--- TASK DIRECTIONS ---
No pictures, nothing altered: return the data below.
*** Opening DATASET EXTRACT ***
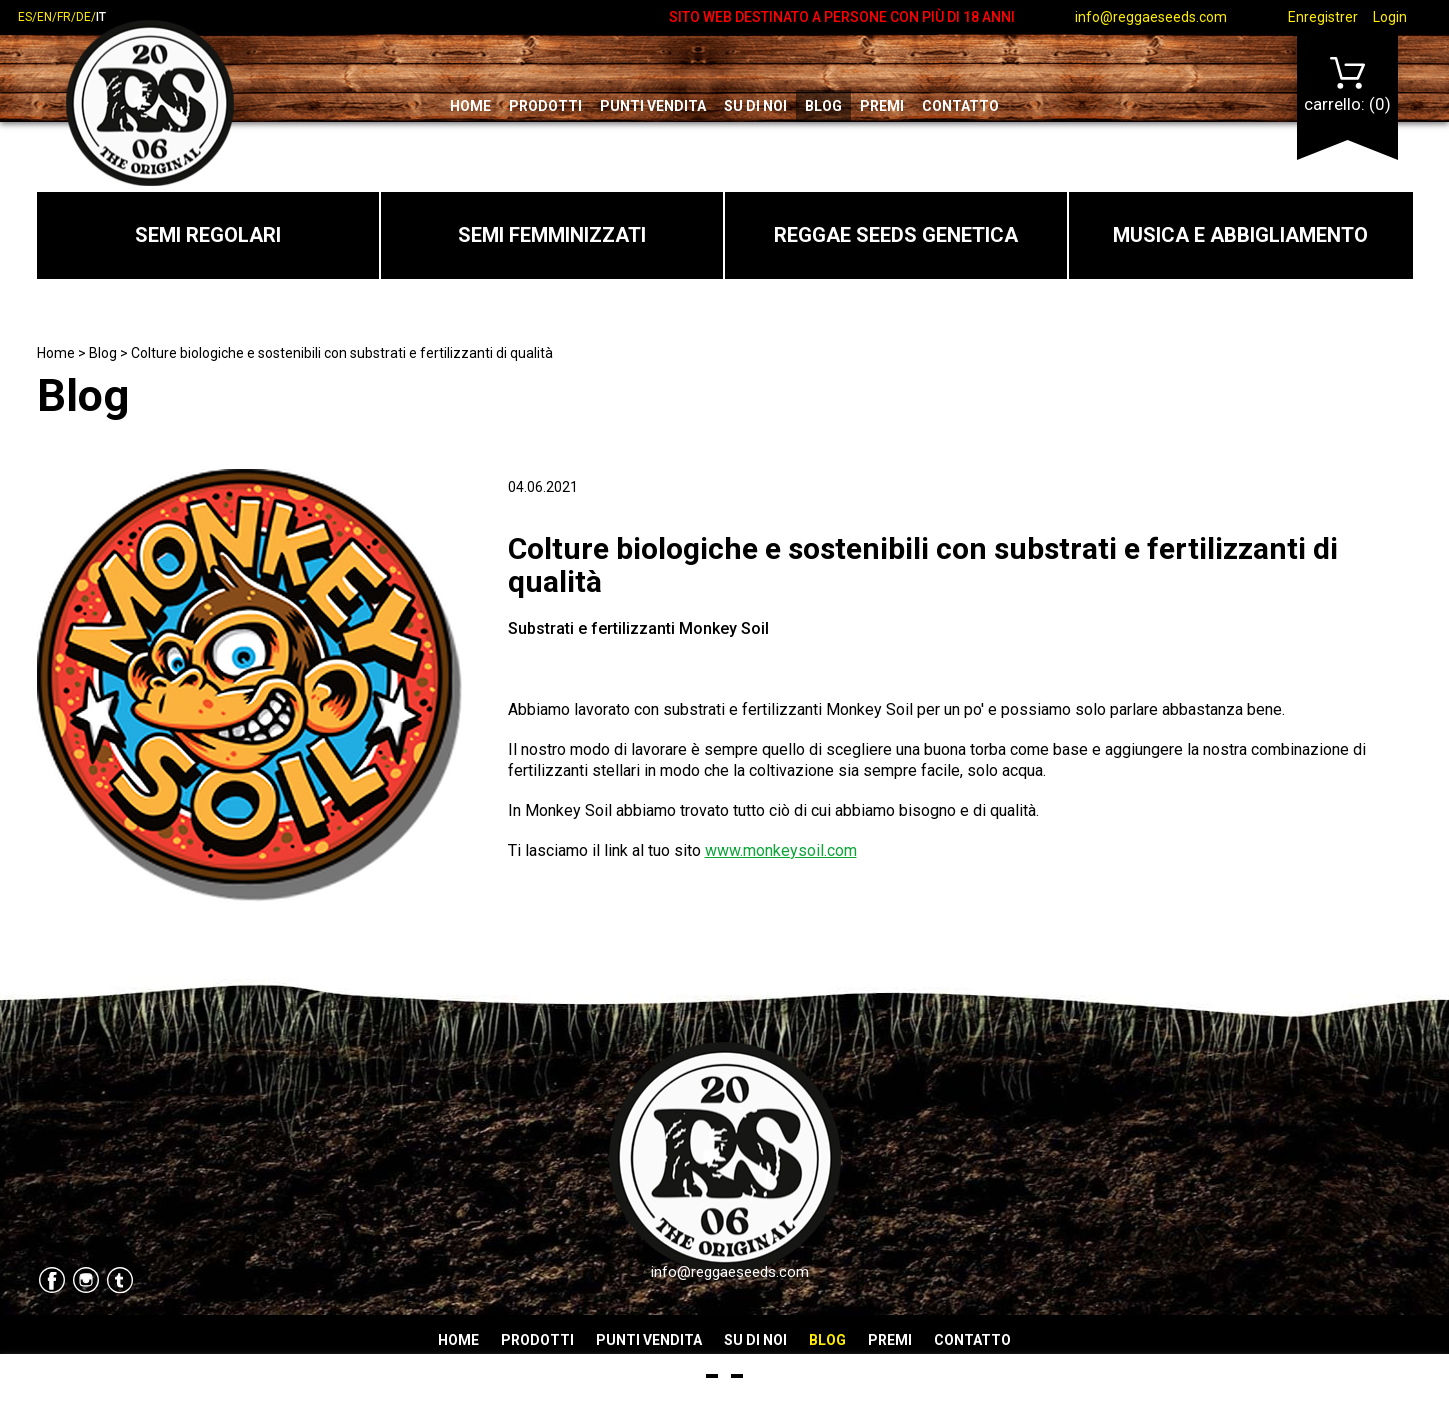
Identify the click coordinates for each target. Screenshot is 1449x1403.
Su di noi (755, 106)
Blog (823, 106)
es (25, 17)
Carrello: (1347, 85)
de (83, 17)
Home (470, 106)
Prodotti (545, 106)
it (101, 17)
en (44, 17)
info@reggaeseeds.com (1151, 17)
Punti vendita (653, 106)
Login (1390, 17)
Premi (882, 106)
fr (64, 17)
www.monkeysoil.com (781, 850)
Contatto (960, 106)
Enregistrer (1323, 17)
*** Closing DATASET EXTRACT ***
--- THE ANSWER ---
Identify the click coordinates for each target. Screenshot is 1449x1403.
Su di noi (755, 106)
Blog (823, 106)
es (25, 17)
Carrello: (1347, 85)
de (83, 17)
Home (470, 106)
Prodotti (545, 106)
it (101, 17)
en (44, 17)
info@reggaeseeds.com (1151, 17)
Punti vendita (653, 106)
Login (1390, 17)
Premi (882, 106)
fr (64, 17)
www.monkeysoil.com (781, 850)
Contatto (960, 106)
Enregistrer (1323, 17)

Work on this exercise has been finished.